The records that follow must be reproduced in full, with every picture excluded.

*RECORDS TO PROCESS:*
__________

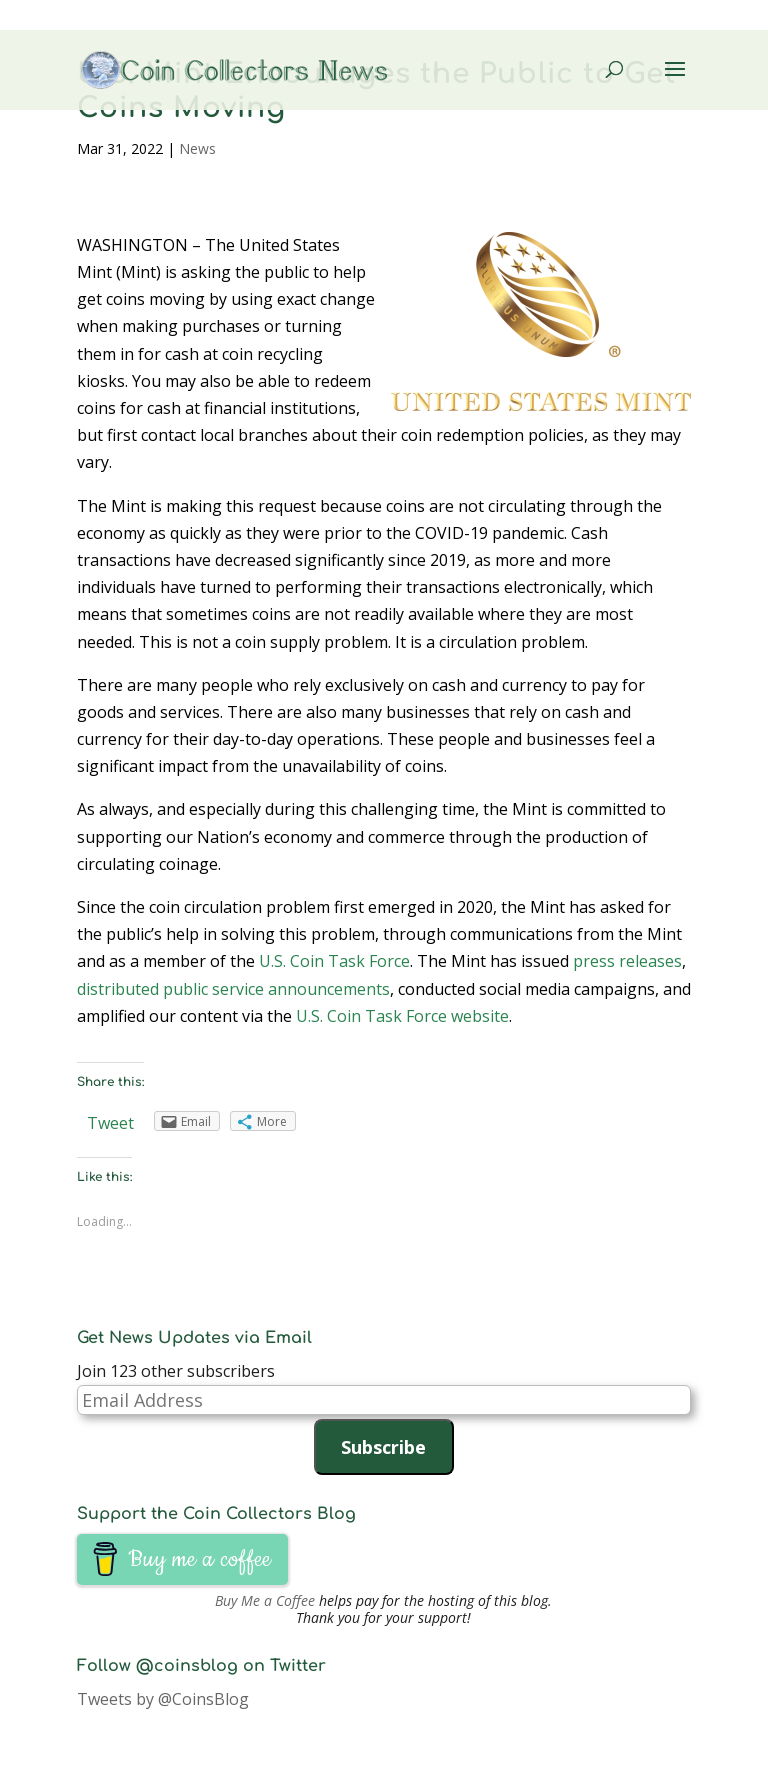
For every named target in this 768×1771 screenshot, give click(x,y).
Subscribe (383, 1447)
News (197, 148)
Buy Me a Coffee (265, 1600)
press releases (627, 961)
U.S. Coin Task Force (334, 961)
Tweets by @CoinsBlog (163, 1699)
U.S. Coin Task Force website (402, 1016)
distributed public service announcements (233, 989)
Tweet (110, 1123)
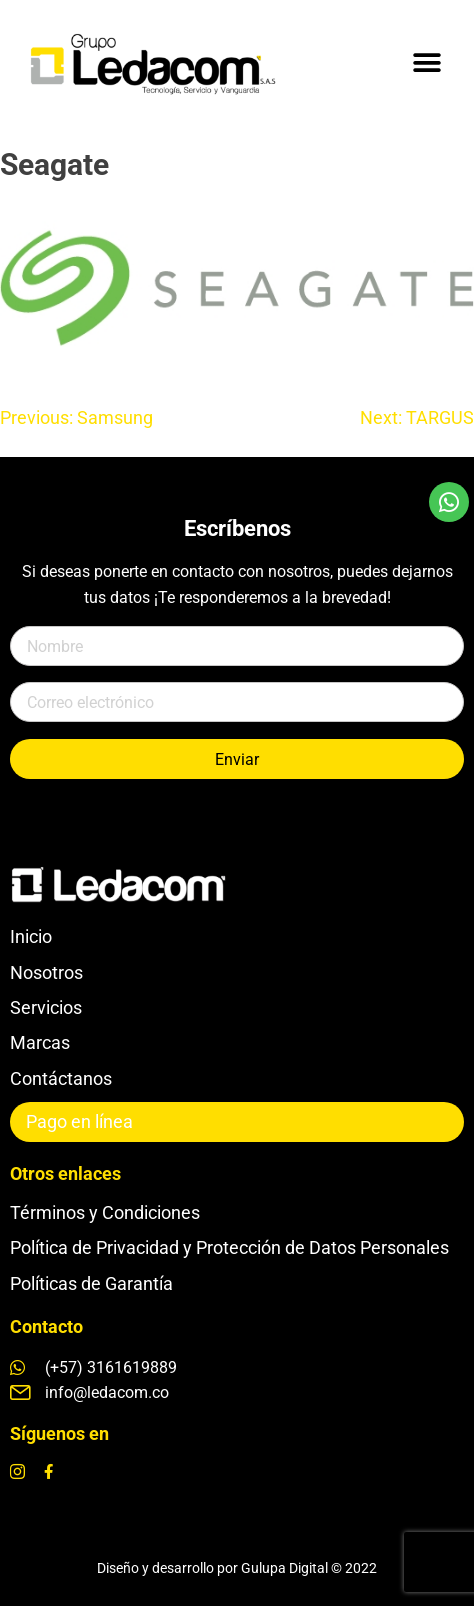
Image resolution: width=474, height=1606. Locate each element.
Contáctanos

__________

*SOLUTION TO THIS PROBLEM:*
For every named target in this 768×1771 screenshot, give click(x,y).
Subscribe (383, 1447)
News (197, 148)
Buy Me a Coffee (265, 1600)
press releases (627, 961)
U.S. Coin Task Force (334, 961)
Tweets by @CoinsBlog (163, 1699)
U.S. Coin Task Force website (402, 1016)
distributed public service announcements (233, 989)
Tweet (110, 1123)
Image resolution: width=474, height=1606. Locate each element.
Contáctanos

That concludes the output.